RECORDS TO USE Block Start

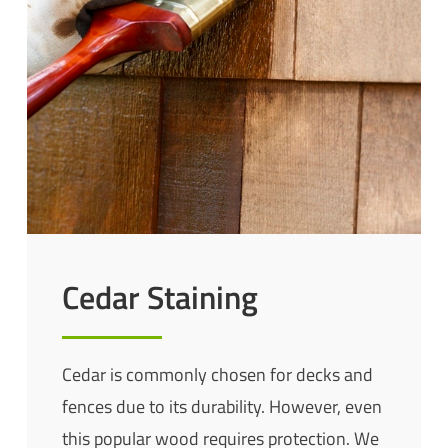
Cedar Staining
Cedar is commonly chosen for decks and
fences due to its durability. However, even
this popular wood requires protection. We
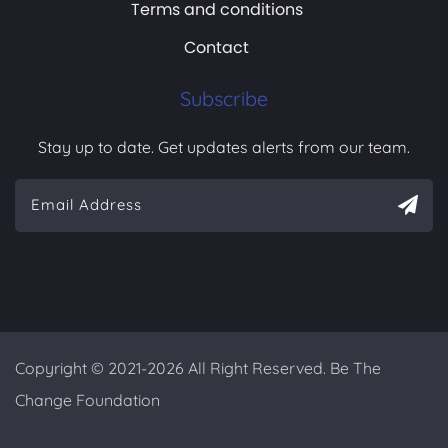
Terms and conditions
Contact
Subscribe
Stay up to date. Get updates alerts from our team.
Copyright © 2021-2026 All Right Reserved. Be The
Change Foundation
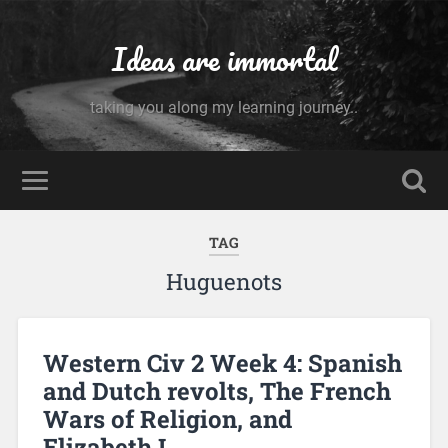
Ideas are immortal
taking you along my learning journey..
TAG
Huguenots
Western Civ 2 Week 4: Spanish
and Dutch revolts, The French
Wars of Religion, and
Elizabeth I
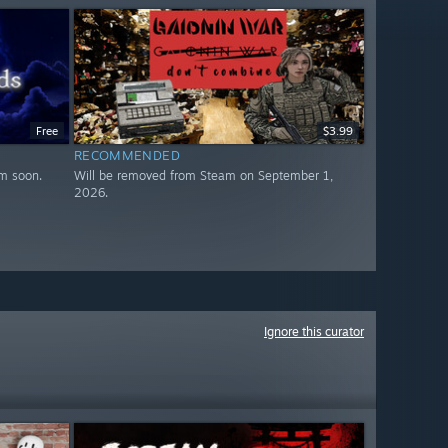
Free
$3.99
RECOMMENDED
m soon.
Will be removed from Steam on September 1,
2026.
Ignore this curator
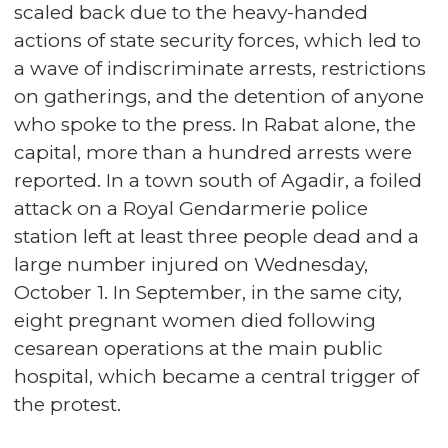
scaled back due to the heavy-handed
actions of state security forces, which led to
a wave of indiscriminate arrests, restrictions
on gatherings, and the detention of anyone
who spoke to the press. In Rabat alone, the
capital, more than a hundred arrests were
reported. In a town south of Agadir, a foiled
attack on a Royal Gendarmerie police
station left at least three people dead and a
large number injured on Wednesday,
October 1. In September, in the same city,
eight pregnant women died following
cesarean operations at the main public
hospital, which became a central trigger of
the protest.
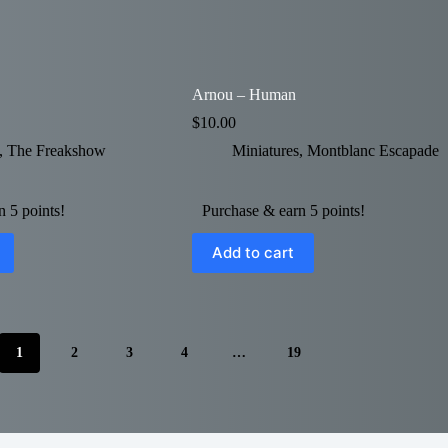
Arnou – Human
$
10.00
,
The Freakshow
Miniatures
,
Montblanc Escapade
 5 points!
Purchase & earn 5 points!
Add to cart
1
2
3
4
…
19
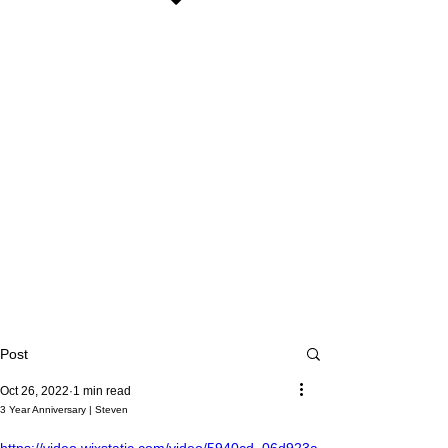
Post
Oct 26, 2022
1 min read
3 Year Anniversary | Steven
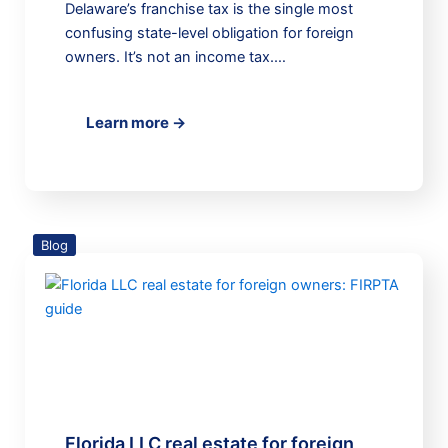
Delaware’s franchise tax is the single most
confusing state-level obligation for foreign
owners. It’s not an income tax.…
Learn more →
Blog
Florida LLC real estate for foreign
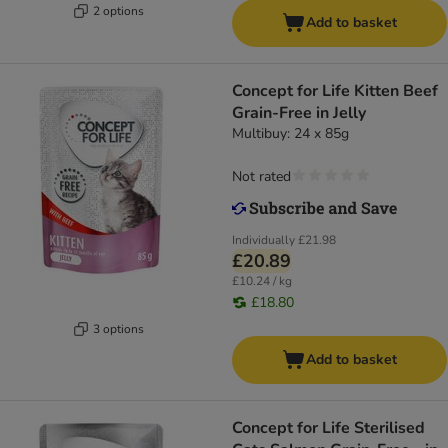
2 options
Add to basket
Concept for Life Kitten Beef
Grain-Free in Jelly
Multibuy: 24 x 85g
Not rated
Individually
£21.98
£20.89
£10.24 / kg
£18.80
3 options
Add to basket
Concept for Life Sterilised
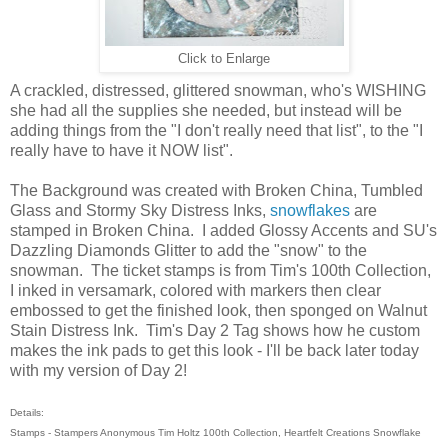
Click to Enlarge
A crackled, distressed, glittered snowman, who's WISHING
she had all the supplies she needed, but instead will be
adding things from the "I don't really need that list", to the "I
really have to have it NOW list".
The Background was created with Broken China, Tumbled
Glass and Stormy Sky Distress Inks,
snowflakes
are
stamped in Broken China. I added Glossy Accents and SU's
Dazzling Diamonds Glitter to add the "snow" to the
snowman. The ticket stamps is from Tim's 100th Collection,
I inked in versamark, colored with markers then clear
embossed to get the finished look, then sponged on Walnut
Stain Distress Ink. Tim's Day 2 Tag shows how he custom
makes the ink pads to get this look - I'll be back later today
with my version of Day 2!
Details:
Stamps - Stampers Anonymous Tim Holtz 100th Collection, Heartfelt Creations Snowflake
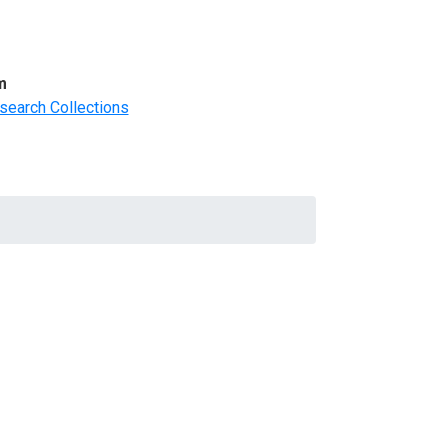
m
search Collections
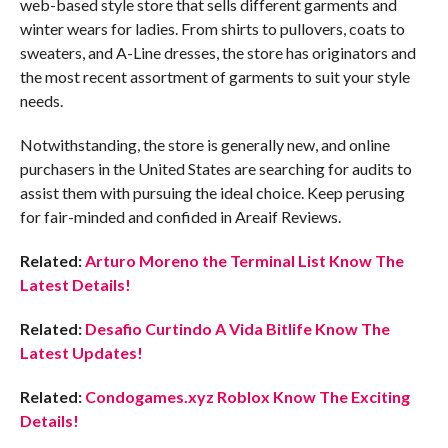
web-based style store that sells different garments and
winter wears for ladies. From shirts to pullovers, coats to
sweaters, and A-Line dresses, the store has originators and
the most recent assortment of garments to suit your style
needs.
Notwithstanding, the store is generally new, and online
purchasers in the United States are searching for audits to
assist them with pursuing the ideal choice. Keep perusing
for fair-minded and confided in Areaif Reviews.
Related:
Arturo Moreno the Terminal List Know The
Latest Details!
Related:
Desafio Curtindo A Vida Bitlife Know The
Latest Updates!
Related:
Condogames.xyz Roblox Know The Exciting
Details!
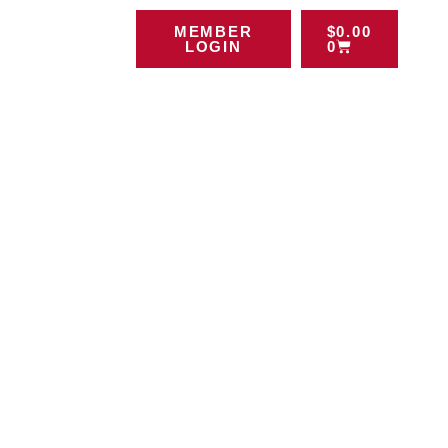
MEMBER
$
0.00
LOGIN
0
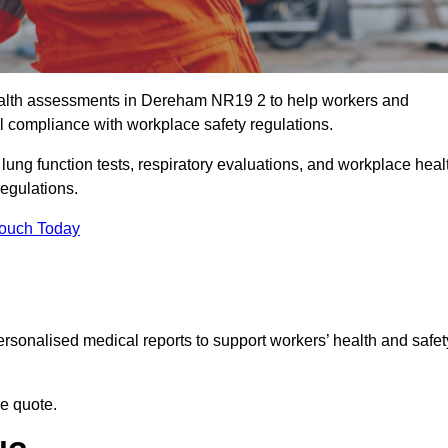
alth assessments in Dereham NR19 2 to help workers and
l compliance with workplace safety regulations.
 lung function tests, respiratory evaluations, and workplace heal
regulations.
Touch Today
rsonalised medical reports to support workers’ health and safet
ee quote.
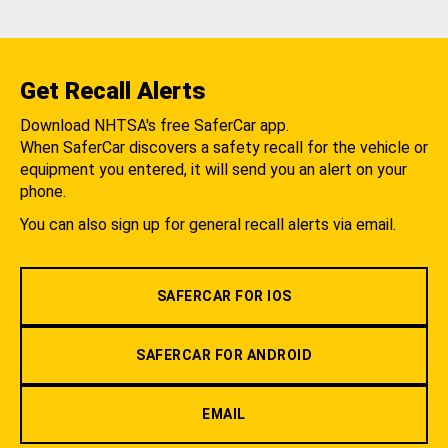
Get Recall Alerts
Download NHTSA's free SaferCar app.
When SaferCar discovers a safety recall for the vehicle or
equipment you entered, it will send you an alert on your
phone.
You can also sign up for general recall alerts via email.
SAFERCAR FOR IOS
SAFERCAR FOR ANDROID
EMAIL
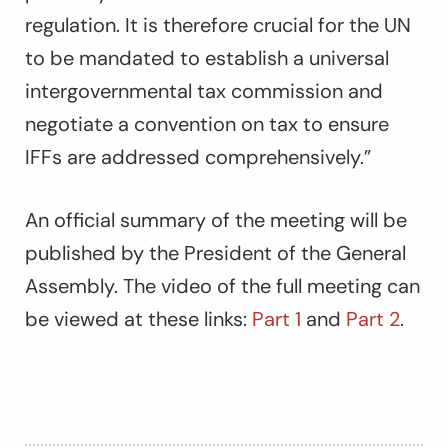
regulation. It is therefore crucial for the UN
to be mandated to establish a universal
intergovernmental tax commission and
negotiate a convention on tax to ensure
IFFs are addressed comprehensively.”
An official summary of the meeting will be
published by the President of the General
Assembly. The video of the full meeting can
be viewed at these links:
Part 1
and
Part 2
.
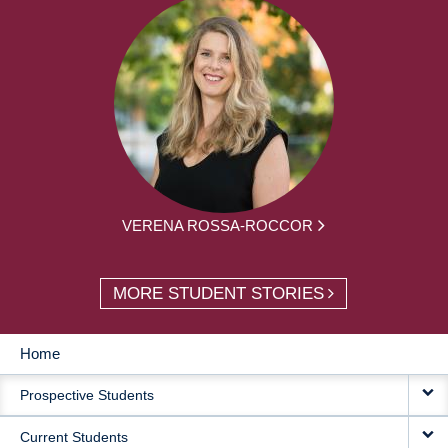
VERENA ROSSA-ROCCOR
MORE STUDENT STORIES
Home
MAIN
Prospective Students
NAVIGATION
Current Students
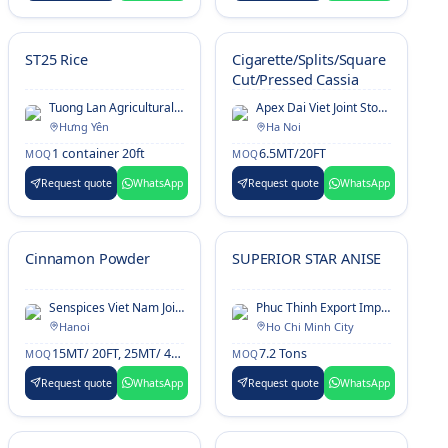
ST25 Rice
Cigarette/Splits/Square
Cut/Pressed Cassia
Tuong Lan Agricultural And Foodstuffs Processing Export Company Limited
Apex Dai Viet Joint Stock Company
Hưng Yên
Ha Noi
1 container 20ft
6.5MT/20FT
MOQ
MOQ
Request quote
WhatsApp
Request quote
WhatsApp
Cinnamon Powder
SUPERIOR STAR ANISE
Senspices Viet Nam Joint Stock Company
Phuc Thinh Export Import Investment Corporation
Hanoi
Ho Chi Minh City
15MT/ 20FT, 25MT/ 40HQ
7.2 Tons
MOQ
MOQ
Request quote
WhatsApp
Request quote
WhatsApp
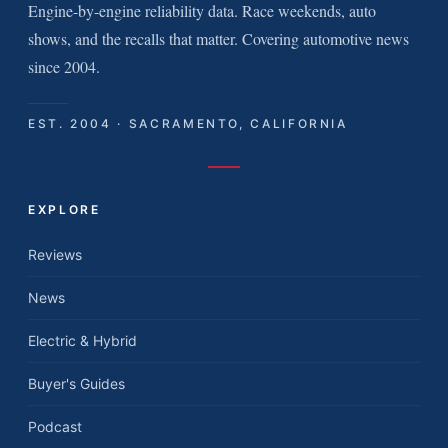
Engine-by-engine reliability data. Race weekends, auto
shows, and the recalls that matter. Covering automotive news
since 2004.
EST. 2004 · SACRAMENTO, CALIFORNIA
EXPLORE
Reviews
News
Electric & Hybrid
Buyer's Guides
Podcast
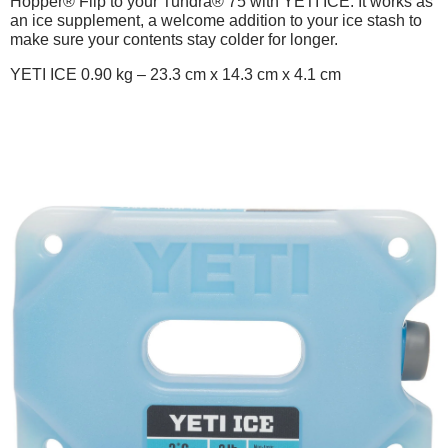
Hopper® Flip to your Tundra® 75 with YETI ICE. It works as
an ice supplement, a welcome addition to your ice stash to
make sure your contents stay colder for longer.
YETI ICE 0.90 kg – 23.3 cm x 14.3 cm x 4.1 cm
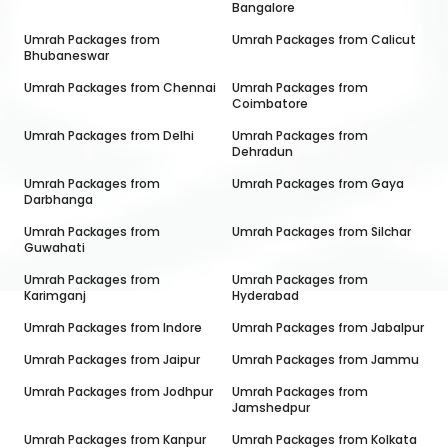
Bangalore
Umrah Packages from
Umrah Packages from
Calicut
Bhubaneswar
Umrah Packages from
Chennai
Umrah Packages from
Coimbatore
Umrah Packages from
Delhi
Umrah Packages from
Dehradun
Umrah Packages from
Umrah Packages from
Gaya
Darbhanga
Umrah Packages from
Umrah Packages from
Silchar
Guwahati
Umrah Packages from
Umrah Packages from
Karimganj
Hyderabad
Umrah Packages from
Indore
Umrah Packages from
Jabalpur
Umrah Packages from
Jaipur
Umrah Packages from
Jammu
Umrah Packages from
Jodhpur
Umrah Packages from
Jamshedpur
Umrah Packages from
Kanpur
Umrah Packages from
Kolkata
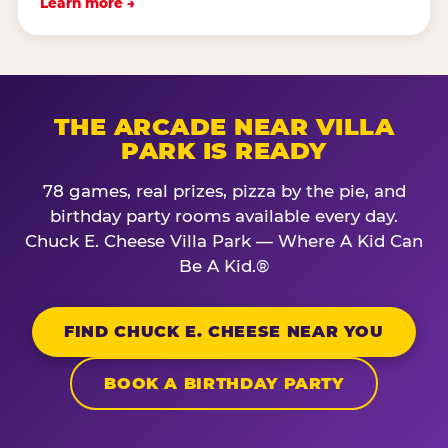
Learn more →
THE ARCADE NEAR VILLA
PARK IS READY
78 games, real prizes, pizza by the pie, and
birthday party rooms available every day.
Chuck E. Cheese Villa Park — Where A Kid Can
Be A Kid.®
FIND CHUCK E. CHEESE NEAR YOU
BOOK A BIRTHDAY PARTY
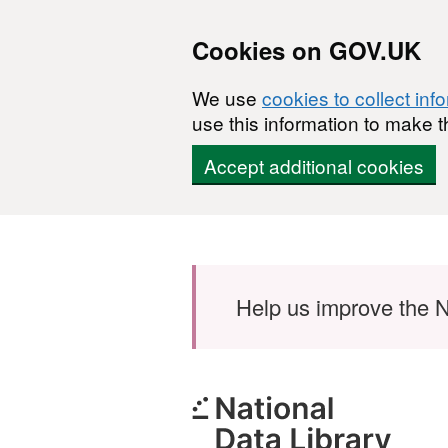
Cookies on GOV.UK
We use
cookies to collect inf
use this information to make t
Accept additional cookies
Skip to main content
Help us improve the N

RECORDS TO USE Block End

* [WORK TO COMPLETE]
Retype each line of the data exactly, beginning with the first; include the line containing "Individually" and stop there, skipping every picture.

* [TASK ANSWER]
Cedar Staining
Cedar is commonly chosen for decks and
fences due to its durability. However, even
this popular wood requires protection. We
Terms and conditions
Contact
Subscribe
Stay up to date. Get updates alerts from our team.
Copyright © 2021-2026 All Right Reserved. Be The
Change Foundation
Ideas are immortal
taking you along my learning journey..
TAG
Huguenots
Western Civ 2 Week 4: Spanish
and Dutch revolts, The French
Wars of Religion, and
Elizabeth I
Free
$3.99
RECOMMENDED
m soon.
Will be removed from Steam on September 1,
2026.
Ignore this curator
scaled back due to the heavy-handed
actions of state security forces, which led to
a wave of indiscriminate arrests, restrictions
on gatherings, and the detention of anyone
who spoke to the press. In Rabat alone, the
capital, more than a hundred arrests were
reported. In a town south of Agadir, a foiled
attack on a Royal Gendarmerie police
station left at least three people dead and a
large number injured on Wednesday,
October 1. In September, in the same city,
eight pregnant women died following
cesarean operations at the main public
hospital, which became a central trigger of
the protest.
Arnou – Human
$
10.00
,
The Freakshow
Miniatures
,
Montblanc Escapade
 5 points!
Purchase & earn 5 points!
Add to cart
1
2
3
4
…
19
Post
Oct 26, 2022
1 min read
3 Year Anniversary | Steven
Delaware’s franchise tax is the single most
confusing state-level obligation for foreign
owners. It’s not an income tax.…
Learn more →
Blog
Florida LLC real estate for foreign
2 options
Add to basket
Concept for Life Kitten Beef
Grain-Free in Jelly
Multibuy: 24 x 85g
Not rated
Individually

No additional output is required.